You can configure up to 10 consumer groups for each Logstore in Log Service. If the system displays the ConsumerGroupQuotaExceed error message, we recommend that you log on to the Log Service console to delete consumer groups that you no longer need.

View and monitor data consumption

  • You can log on to the Log Service console to view the status of a consumer group. For more information, see View consumer group status.
  • You can use CloudMonitor to view latency associated with consumer groups and to configure alerts. For more information, see Consumer group latency.

Concurrent consumption

You can start multiple consumer group-based programs for multiple consumers to consume data at the same time.
nohup python3 sync_data.py &
nohup python3 sync_data.py &
nohup python3 sync_data.py &
...
Note The names of all consumers are unique within a consumer group because these names are suffixed with process IDs. The data of one shard can be consumed by only one consumer.

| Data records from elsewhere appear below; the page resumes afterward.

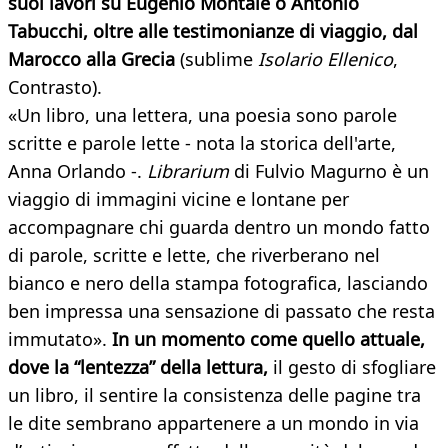
suoi lavori su Eugenio Montale o Antonio
Tabucchi, oltre alle testimonianze di viaggio, dal
Marocco alla Grecia
(sublime
Isolario Ellenico
,
Contrasto).
«Un libro, una lettera, una poesia sono parole
scritte e parole lette - nota la storica dell'arte,
Anna Orlando -.
Librarium
di Fulvio Magurno è un
viaggio di immagini vicine e lontane per
accompagnare chi guarda dentro un mondo fatto
di parole, scritte e lette, che riverberano nel
bianco e nero della stampa fotografica, lasciando
ben impressa una sensazione di passato che resta
immutato».
In un momento come quello attuale,
dove la “lentezza” della lettura,
il gesto di sfogliare
un libro, il sentire la consistenza delle pagine tra
le dite sembrano appartenere a un mondo in via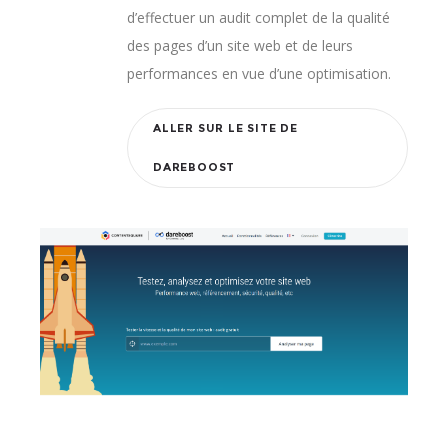
d’effectuer un audit complet de la qualité
des pages d’un site web et de leurs
performances en vue d’une optimisation.
ALLER SUR LE SITE DE
DAREBOOST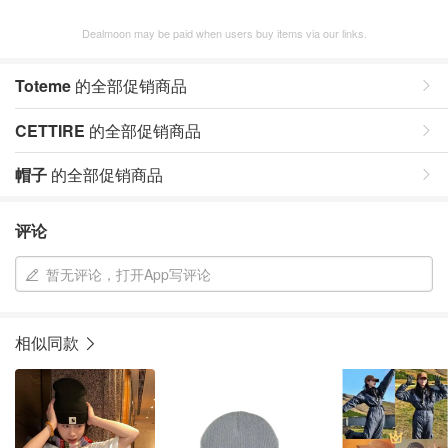
Dealmoon may be paid when users buy items via our links.
Toteme
的全部促销商品
CETTIRE
的全部促销商品
帽子
的全部促销商品
评论
暂无评论，打开App写评论
相似同款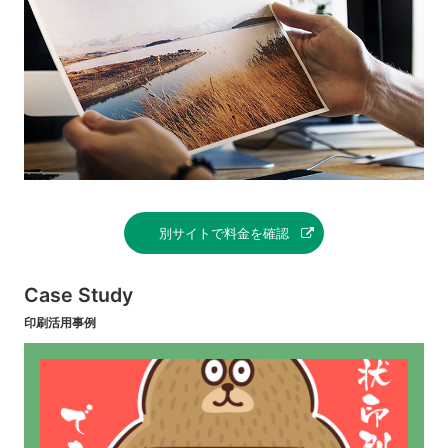
別サイトで料金を確認
Case Study
印刷活用事例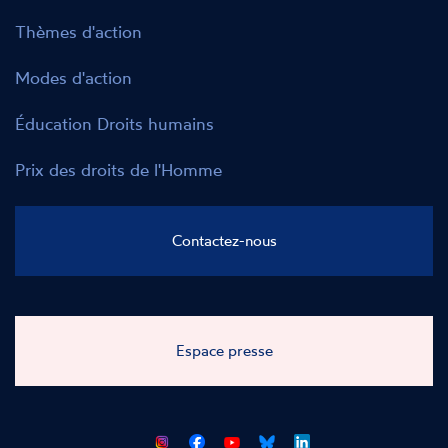
Thèmes d'action
Modes d'action
Éducation Droits humains
Prix des droits de l'Homme
Contactez-nous
Espace presse
CNCDH
CNCDH
CNCDH
CNCDH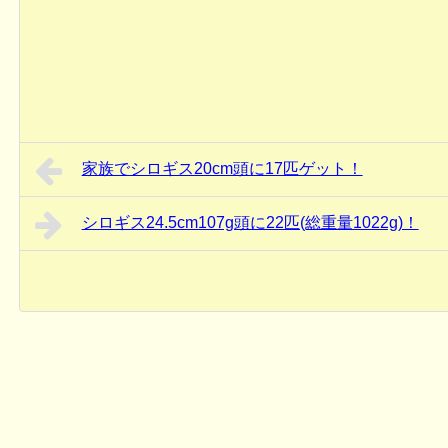
家族でシロギス20cm頭に17匹ゲット！
シロギス24.5cm107g頭に22匹(総重量1022g)！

If a Logstore contains 10 shards and each consumer group contains only one consumer, up to 10 consumer groups can consume the data of all shards at the same time.

Throughput

In preceding examples, Python 3 is used to run the program without limits on the bandwidth or receiving speed, such as the receiving speed on Splunk. A single consumer consumes about 20% of single-core CPU resources. In this case, the consumption speed of raw logs can reach 10 MB/s. Therefore, if 10 consumers consume data at the same time, the consumption speed of raw logs can reach 100 MB/s per CPU core. Each CPU core can consume up to 0.9 TB of raw logs every day.

High availability

A consumer group stores checkpoints on the server. When the data consumption process of one consumer stops, another consumer automatically takes over the process and continues the process from the checkpoint of the last consumption. You can start consumers on different servers. If a server stops or is damaged, a consumer on another server can take over the consumption process and continue the process from the checkpoint. To have sufficient consumers, you can start more consumers than the number of shards on different servers.